• [EXTRACTED ENTRIES]:
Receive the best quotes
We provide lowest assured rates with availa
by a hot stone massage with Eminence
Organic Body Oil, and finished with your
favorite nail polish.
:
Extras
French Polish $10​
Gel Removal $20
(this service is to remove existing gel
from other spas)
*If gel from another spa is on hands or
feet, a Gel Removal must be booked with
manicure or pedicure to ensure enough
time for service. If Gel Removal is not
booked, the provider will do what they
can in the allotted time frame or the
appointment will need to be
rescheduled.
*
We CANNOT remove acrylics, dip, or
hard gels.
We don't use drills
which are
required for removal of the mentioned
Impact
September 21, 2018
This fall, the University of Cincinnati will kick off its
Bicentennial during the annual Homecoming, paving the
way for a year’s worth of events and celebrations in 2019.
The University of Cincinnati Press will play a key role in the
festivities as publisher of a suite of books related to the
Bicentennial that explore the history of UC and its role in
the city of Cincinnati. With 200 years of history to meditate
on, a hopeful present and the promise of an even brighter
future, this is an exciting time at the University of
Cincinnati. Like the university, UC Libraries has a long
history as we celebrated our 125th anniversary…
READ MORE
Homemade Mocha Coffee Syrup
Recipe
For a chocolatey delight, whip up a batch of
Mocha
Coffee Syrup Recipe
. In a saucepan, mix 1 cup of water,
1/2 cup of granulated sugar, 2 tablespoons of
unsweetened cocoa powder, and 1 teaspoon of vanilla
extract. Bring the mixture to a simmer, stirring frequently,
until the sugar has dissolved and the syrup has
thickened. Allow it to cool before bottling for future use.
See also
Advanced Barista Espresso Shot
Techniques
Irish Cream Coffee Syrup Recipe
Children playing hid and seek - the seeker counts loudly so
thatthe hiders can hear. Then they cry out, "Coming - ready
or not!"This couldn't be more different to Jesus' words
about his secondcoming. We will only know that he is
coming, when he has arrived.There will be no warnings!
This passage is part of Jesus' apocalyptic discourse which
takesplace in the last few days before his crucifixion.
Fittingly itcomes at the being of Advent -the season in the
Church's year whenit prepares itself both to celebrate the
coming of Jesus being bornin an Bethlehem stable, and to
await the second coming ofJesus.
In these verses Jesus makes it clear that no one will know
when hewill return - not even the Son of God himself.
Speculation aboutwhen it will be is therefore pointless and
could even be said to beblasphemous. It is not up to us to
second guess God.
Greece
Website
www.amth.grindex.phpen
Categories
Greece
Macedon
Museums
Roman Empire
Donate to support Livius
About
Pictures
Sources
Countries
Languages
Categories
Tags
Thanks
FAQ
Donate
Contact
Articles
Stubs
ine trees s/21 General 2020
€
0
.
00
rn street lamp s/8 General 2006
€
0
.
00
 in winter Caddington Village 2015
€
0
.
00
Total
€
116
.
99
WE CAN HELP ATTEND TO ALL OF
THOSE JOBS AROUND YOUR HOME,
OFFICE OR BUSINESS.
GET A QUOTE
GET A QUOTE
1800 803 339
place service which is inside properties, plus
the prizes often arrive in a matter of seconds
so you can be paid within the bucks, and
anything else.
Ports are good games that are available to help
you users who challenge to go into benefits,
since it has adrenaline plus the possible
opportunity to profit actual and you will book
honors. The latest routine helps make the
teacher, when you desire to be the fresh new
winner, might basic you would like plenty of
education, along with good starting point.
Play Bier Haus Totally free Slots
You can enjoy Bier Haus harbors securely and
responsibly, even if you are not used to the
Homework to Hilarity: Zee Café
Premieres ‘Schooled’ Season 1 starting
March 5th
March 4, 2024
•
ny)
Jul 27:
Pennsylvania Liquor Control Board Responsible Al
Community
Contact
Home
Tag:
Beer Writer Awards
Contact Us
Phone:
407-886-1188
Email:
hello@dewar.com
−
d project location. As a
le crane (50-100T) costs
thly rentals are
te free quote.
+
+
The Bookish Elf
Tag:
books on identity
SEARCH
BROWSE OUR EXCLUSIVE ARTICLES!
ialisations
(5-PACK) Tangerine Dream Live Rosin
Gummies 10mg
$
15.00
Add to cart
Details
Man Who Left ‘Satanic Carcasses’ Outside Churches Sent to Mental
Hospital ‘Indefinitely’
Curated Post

• [WORK TO COMPLETE]: The answer must hold only the lines from the first line of the data through the line bearing "time for service. If Gel Removal is not", returned exactly.

• [SOLUTION TO THE EXERCISE]:
Receive the best quotes
We provide lowest assured rates with availa
by a hot stone massage with Eminence
Organic Body Oil, and finished with your
favorite nail polish.
:
Extras
French Polish $10​
Gel Removal $20
(this service is to remove existing gel
from other spas)
*If gel from another spa is on hands or
feet, a Gel Removal must be booked with
manicure or pedicure to ensure enough
time for service. If Gel Removal is not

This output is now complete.